I’m sometimes asked for the greatest mistakes applicants make in MBA admissions essays, and at some point I’ll pull together my all-time list. But in the meantime, here’s a mistake that I’ve seen a lot of among clients this year so far: muddling up the demands of MBA admissions and a venture capital pitch.

What I mean is, applicants who are on an entrepreneurial track (including social entrepreneurship) and who are therefore talking about a future creating and building a firm, feel they have to make a VC pitch for their proposed venture. They seek to justify themselves in terms of potential market segments, working capital requirements, time to breakeven, and so on.

Now it is always good for MBA admissions to show detailed, careful thinking. And if your “why-an-MBA” is based on a new business, you need to talk about the proposed venture and its industry-market background in a specific and knowledgable way.

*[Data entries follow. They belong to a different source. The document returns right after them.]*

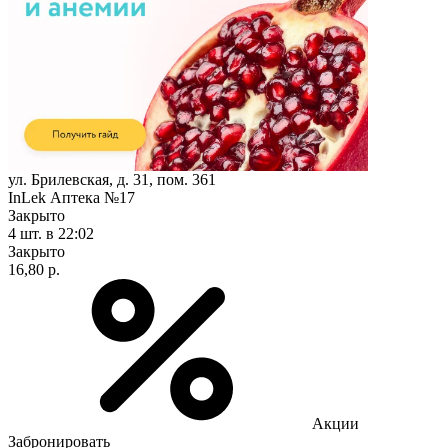
ул. Брилевская, д. 31, пом. 361
InLek Аптека №17
Закрыто
4 шт.
в 22:02
Закрыто
16,80 р.
Акции
Забронировать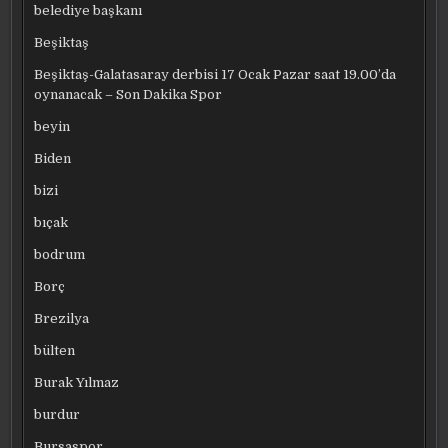
belediye başkanı
Beşiktaş
Beşiktaş-Galatasaray derbisi 17 Ocak Pazar saat 19.00’da
oynanacak – Son Dakika Spor
beyin
Biden
bizi
bıçak
bodrum
Borç
Brezilya
bülten
Burak Yılmaz
burdur
Bursaspor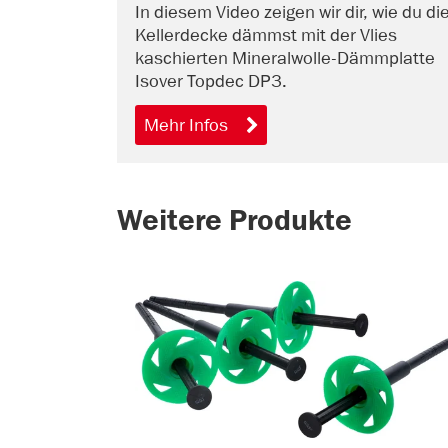
In diesem Video zeigen wir dir, wie du di
Kellerdecke dämmst mit der Vlies
kaschierten Mineralwolle-Dämmplatte
Isover Topdec DP3.
Mehr Infos
Weitere Produkte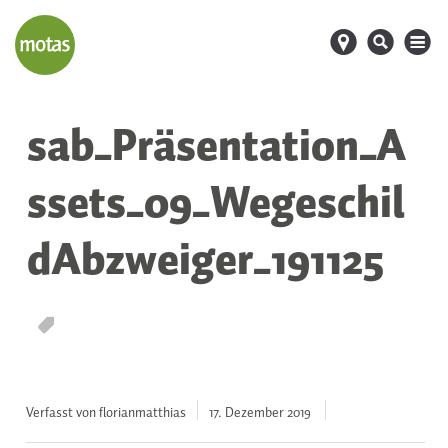
d
s
M
sab_Präsentation_A
ssets_09_Wegeschil
dAbzweiger_191125
T
Verfasst von florianmatthias
17. Dezember
2019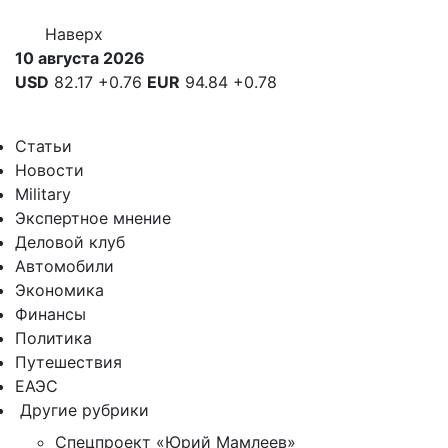
Наверх
10 августа 2026
USD
82.17
+0.76
EUR
94.84
+0.78
Статьи
Новости
Military
Экспертное мнение
Деловой клуб
Автомобили
Экономика
Финансы
Политика
Путешествия
ЕАЭС
Другие рубрики
Спецпроект «Юрий Мамлеев»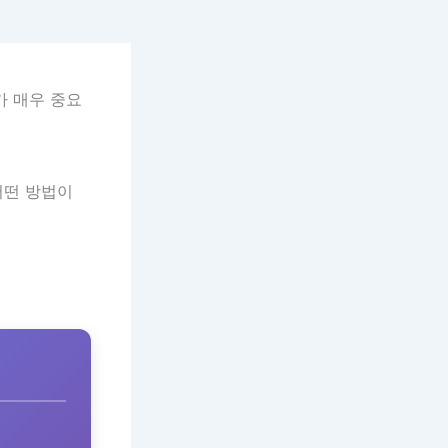
가 매우 중요
어떤 방법이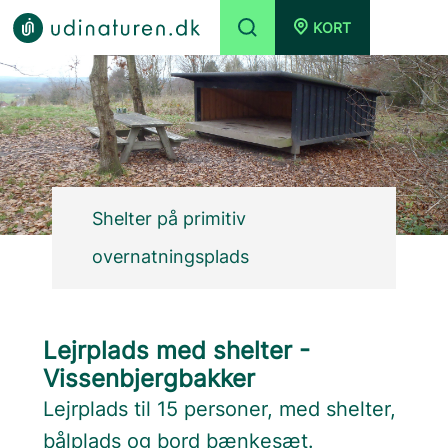
KORT
Shelter på primitiv
overnatningsplads
Lejrplads med shelter -
Vissenbjergbakker
Lejrplads til 15 personer, med shelter,
bålplads og bord bænkesæt.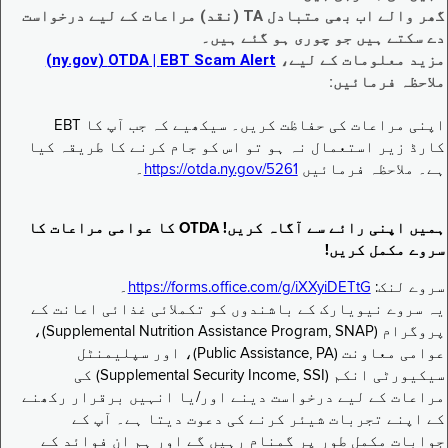
گھر والے اب بھی متبادل TA (نقد) مراعات کے لیے درخواست
دے سکتے ہیں جو چوری ہو گئے ہیں۔
مزید معلومات کے لیے،
EBT Scam Alert ‏| OTDA ‏(ny.gov)
ملاحظہ فرمائیں:
اپنی مراعات کی حفاظت کریں۔ سیکھیے کہ جب آپ کا EBT
کارڈ زیر استعمال نہ ہو تو اس کو جام کرنے کا طریقہ کیا
ہے۔ ملاحظہ فرمائیں
https://otda.ny.gov/5261
۔
ہمیں اپنی رائے سے آگاہ کریں! OTDA کا عوامی مراعات کا
سروے مکمل کریں!
سروے لنک:
https://forms.office.com/g/iXXyiDETtG
۔
یہ سروے نیویارک کے باشندوں کو تکملائی غذائی اعانت کے
پروگرام (Supplemental Nutrition Assistance Program, SNAP)،
عوامی معاونت (Public Assistance, PA)، اور سپلیمنٹل
سیکیورٹی انکم (Supplemental Security Income, SSI) کی
مراعات کے لیے درخواست دینے اور/یا انہیں برقرار رکھنے
کے اپنے تجربات شیئر کرنے کی دعوت دیتا ہے۔ آپ کے
جوابات مکمل طور پر گمنام رہیں گے اور ہم ان فوائد کے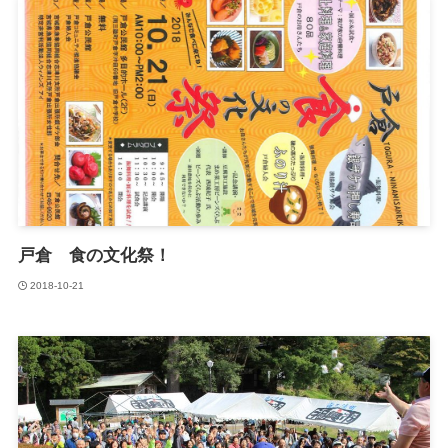
戸倉 食の文化祭！
2018-10-21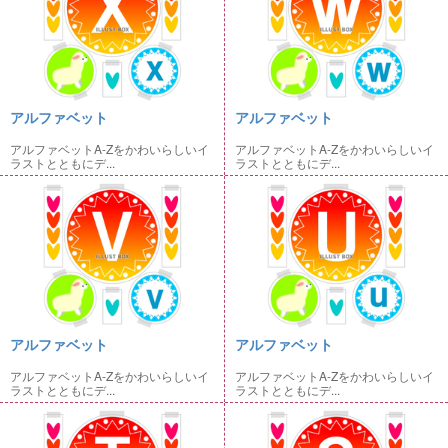
アルファベット
アルファベット
アルファベットA-Zをかわいらしいイ
アルファベットA-Zをかわいらしいイ
ラストとともにデ...
ラストとともにデ...
アルファベット
アルファベット
アルファベットA-Zをかわいらしいイ
アルファベットA-Zをかわいらしいイ
ラストとともにデ...
ラストとともにデ...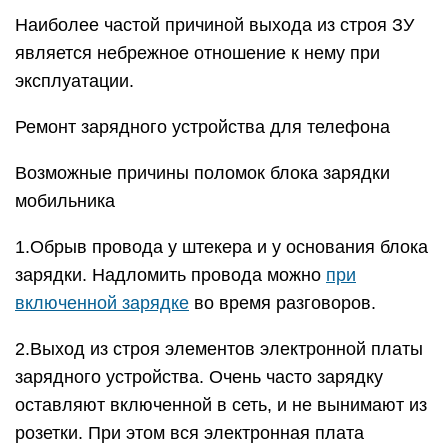
Наиболее частой причиной выхода из строя ЗУ
является небрежное отношение к нему при
эксплуатации.
Ремонт зарядного устройства для телефона
Возможные причины поломок блока зарядки
мобильника
1.Обрыв провода у штекера и у основания блока
зарядки. Надломить провода можно
при
включенной зарядке
во время разговоров.
2.Выход из строя элементов электронной платы
зарядного устройства. Очень часто зарядку
оставляют включенной в сеть, и не вынимают из
розетки. При этом вся электронная плата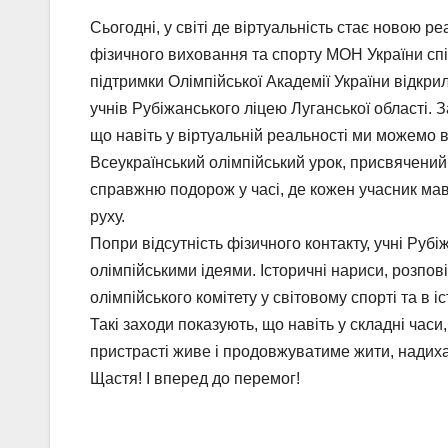
Сьогодні, у світі де віртуальність стає новою ре
фізичного виховання та спорту МОН України сп
підтримки Олімпійської Академії України відкрил
учнів Рубіжанського ліцею Луганської області. 
що навіть у віртуальній реальності ми можемо в
Всеукраїнський олімпійський урок, присвячений
справжню подорож у часі, де кожен учасник мав 
руху.
Попри відсутність фізичного контакту, учні Рубіж
олімпійськими ідеями. Історичні нариси, розпов
олімпійського комітету у світовому спорті та в і
Такі заходи показують, що навіть у складні часи
пристрасті живе і продовжуватиме жити, надихаюч
Щастя! І вперед до перемог!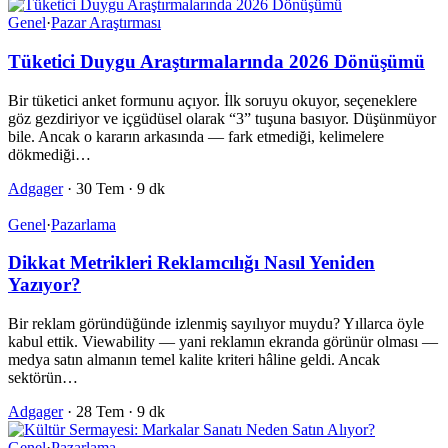
Genel
·
Pazar Araştırması
Tüketici Duygu Araştırmalarında 2026 Dönüşümü
Bir tüketici anket formunu açıyor. İlk soruyu okuyor, seçeneklere
göz gezdiriyor ve içgüdüsel olarak “3” tuşuna basıyor. Düşünmüyor
bile. Ancak o kararın arkasında — fark etmediği, kelimelere
dökmediği…
Adgager
·
30 Tem
·
9 dk
Genel
·
Pazarlama
Dikkat Metrikleri Reklamcılığı Nasıl Yeniden
Yazıyor?
Bir reklam göründüğünde izlenmiş sayılıyor muydu? Yıllarca öyle
kabul ettik. Viewability — yani reklamın ekranda görünür olması —
medya satın almanın temel kalite kriteri hâline geldi. Ancak
sektörün…
Adgager
·
28 Tem
·
9 dk
Genel
·
Pazarlama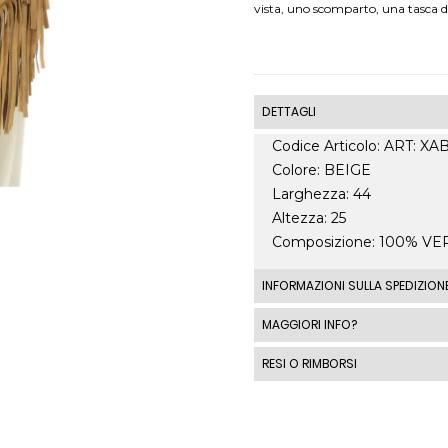
vista, uno scomparto, una tasca di 
DETTAGLI
Codice Articolo: ART: X
Colore: BEIGE
Larghezza: 44
Altezza: 25
Composizione: 100% V
INFORMAZIONI SULLA SPEDIZION
Le spedizioni standard I
MAGGIORI INFO?
spedizione standard costa
RESI O RIMBORSI
costi di spedizione al di fu
automaticamente in base a
DIRITTO DI RECESSO 1 - 
momento del checkout.
2014, n. 21 per tutti i pro
condizioni di vendita .
Ronca 1862 srl, se il Cli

But you don’t need to make “the business case.” Adcom is not a VC firm. As long as the idea is not manifestly absurd, they can’t determine if it will actually work, nor are they ever going to try. This is not their skillset, and not their fundamental concern.

Put it this way: A VC firm will “like” a business idea if it thinks it will get out (a investment multiple of) more money than it puts in. If so, the VC will, to quote Dragon’s Den, “make you an offer,” that is, invest cash for a percentage of the business.

MBA Adcoms are not investing cash. They will “like” a business idea enough to make you an offer (an offer of a place in the b-school) if your venture seems broadly plausible, interesting, ambitious, doing something worthwhile in the world, and worthy of an MBA.

So, while you should make a general case for your new product or service, in reality the venture does not have to watertight. You can include the jumps of ambition and enthusiasm that you would have to scrub from a funding pitch.

But there is a wrinkle: Adcom is like a venture capital firm in one way. It is well known that VCs judge two things: the business idea AND the entrepreneur, because they are investing in the person or management team as much as the project. Even a mediocre idea can be a winner, if put in really competent hands. In this sense Adcom mirrors the VC, asking themselves: (whatever the applicant wants to do…) “Can he do it?” Can she pull it off?”